While SEO is important:

It’s also important to build a strong brand.

In fact, a strong brand is often one of the best ways to secure an SEO moat that is close to unshakable. Glassdoor built a strong brand on the back of data-driven content marketing assets that shook up industries, made leaders care about their company culture, and even got politicians talking.

Today, Glassdoor has over 520 million backlinks from 109,000 different domains… Since its launch, it’s had over 3 billion backlinks from over 260,000 different domains. This backlink growth was achievable because of their commitment to creating data-driven assets that turned heads, stroked egos, and gave journalists something to talk about.

Here are a few of their evergreen assets that generate the most links:

  • Best Places To Work
  • Top CEOs
  • Best Small & Medium Companies To Work For

Glassdoor shares this information each year, and guess what else happens each year?

The companies on the ‘best places to work’ list link to the report… The CEOs on the ‘top CEO’ list tell their teams to write a blog post and press release about their inclusion… And the best SMBs share the fact that they were included all over social media and their blog.

It’s a brilliant SEO strategy that guarantees links every single year.

But that’s not the only format they embrace.

Similar to the study they conducted about the gender pay gap — Glassdoor creates studies that have an editorial hook that a journalist or reporter would run with.

For example, they recently published a study titled:

  • Culture Or Cash: Survey Finds 50% of Employees Pick Culture Over Salary

That study went out as a press release.
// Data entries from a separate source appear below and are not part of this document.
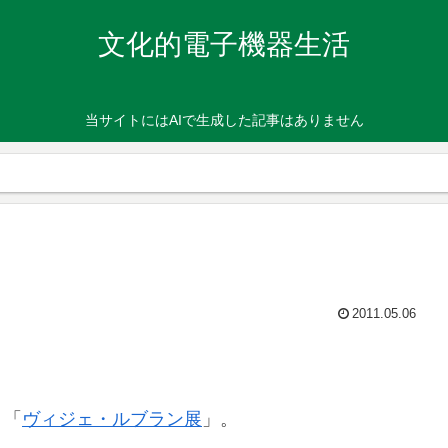
文化的電子機器生活
当サイトにはAIで生成した記事はありません
2011.05.06
、「
ヴィジェ・ルブラン展
」。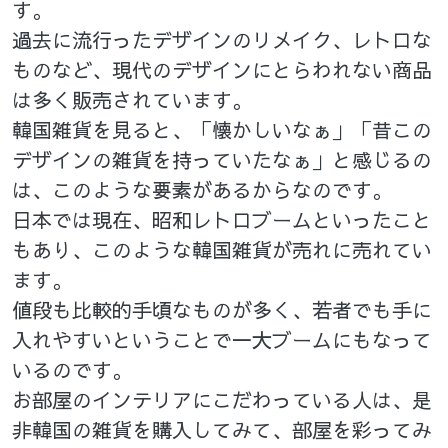
す。
過去に流行ったデザインのリメイク、レトロな
ものなど、現代のデザインにとらわれない商品
は多く販売されています。
韓国雑貨を見ると、「懐かしいなぁ」「昔この
デザインの雑貨を持っていたなぁ」と感じるの
は、このような要素があるからなのです。
日本では現在、昭和レトロブームといったこと
もあり、このような韓国雑貨が売れに売れてい
ます。
値段も比較的手頃なものが多く、若者でも手に
入れやすいということで一大ブームにもなって
いるのです。
お部屋のインテリアにこだわっている人は、是
非韓国の雑貨を購入してみて、部屋を彩ってみ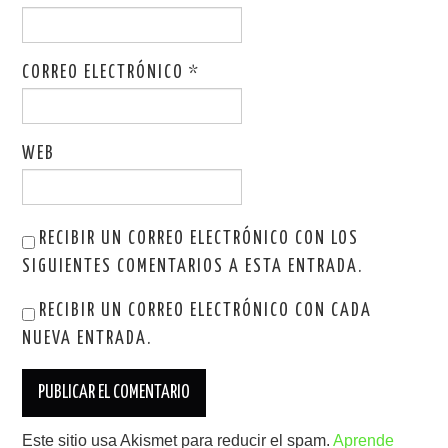
CORREO ELECTRÓNICO
*
WEB
RECIBIR UN CORREO ELECTRÓNICO CON LOS
SIGUIENTES COMENTARIOS A ESTA ENTRADA.
RECIBIR UN CORREO ELECTRÓNICO CON CADA
NUEVA ENTRADA.
Este sitio usa Akismet para reducir el spam.
Aprende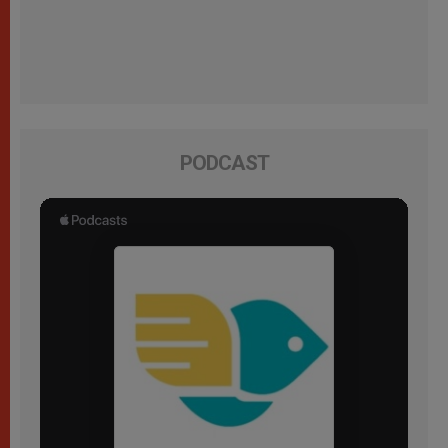
PODCAST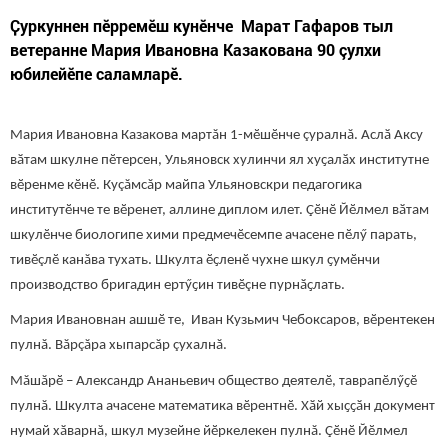
Ҫуркуннен пӗрремӗш кунӗнче Марат Гафаров тыл
ветеранне Мария Ивановна Казакована 90 çулхи
юбилейӗпе саламларӗ.
Мария Ивановна Казакова мартăн 1-мӗшӗнче çуралнă. Аслӑ Аксу
вӑтам шкулне пӗтерсен, Ульяновск хулинчи ял хуҫалӑх институтне
вӗренме кӗнӗ. Куçăмсăр майпа Ульяновскри педагогика
институтӗнче те вӗренет, аллине диплом илет. Çӗнӗ Йӗлмел вӑтам
шкулӗнче биологипе хими предмечӗсемпе ачасене пӗлӳ парать,
тивӗçлӗ канăва тухать. Шкулта ӗҫленӗ чухне шкул ҫумӗнчи
производство бригадин ертӳҫин тивӗçне пурнӑҫлать.
Мария Ивановнан ашшӗ те, Иван Кузьмич Чебоксаров, вӗрентекен
пулнă. Вăрçăра хыпарсăр çухалнă.
Мăшăрӗ – Александр Ананьевич общество деятелӗ, таврапӗлӳҫӗ
пулнă. Шкулта ачасене математика вӗрентнӗ. Хӑй хыҫҫӑн документ
нумай хӑварнă, шкул музейне йӗркелекен пулнă. Çӗнӗ Йӗлмел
See below:

And it was linked to by:

Hubspot, Doordash, Yahoo, Talentlyft, Kforce, Recruiter.com,  Wework, and much more.

This is the power of data-driven content.

Another example of this is from Ehren Reily. Product Manager at Glassdoor. He gave a talk called “Growth Hacking Beyond Google” and shared a slide that talked about one of their other early content assets that took off in terms of putting the brand on the map. It was a data-driven infographic that highlighted the ‘top paying companies for interns’ using a data set from Glassdoor:

This piece generated 3,765 backlinks from 344 domains.

Here’s the thing:

If you can do this consistently. It will grow your brand. People will take notice of your brand in the press. People will take notice of your brand in their feeds. And people will notice that your brand is providing the data to support the news within their industry. In the HR industry, Glassdoor used its data to capture mindshare amongst its target audience.

This has paid dividends for them.

But it didn’t happen overnight.

The screenshots of slides… The references to Medium publications… The strategy screenshots… All of these ideas come from different periods of time in Glassdoor’s journey towards building a content moat. It’s not an overnight switch. It’s not a one-hit-wonder strategy. It’s an effort that requires consistency and a commitment to creating excellent content.

And to do that…

It all starts with your content culture.

Some organizations have it. Some organizations don’t. All organizations can get there. But the question is whether or not you’re willing to view content like an investment or like an expense.

If you view it like an investment — You can play the long game like Glassdoor.

And if you play the long game… You can build a moat that others will study years from today.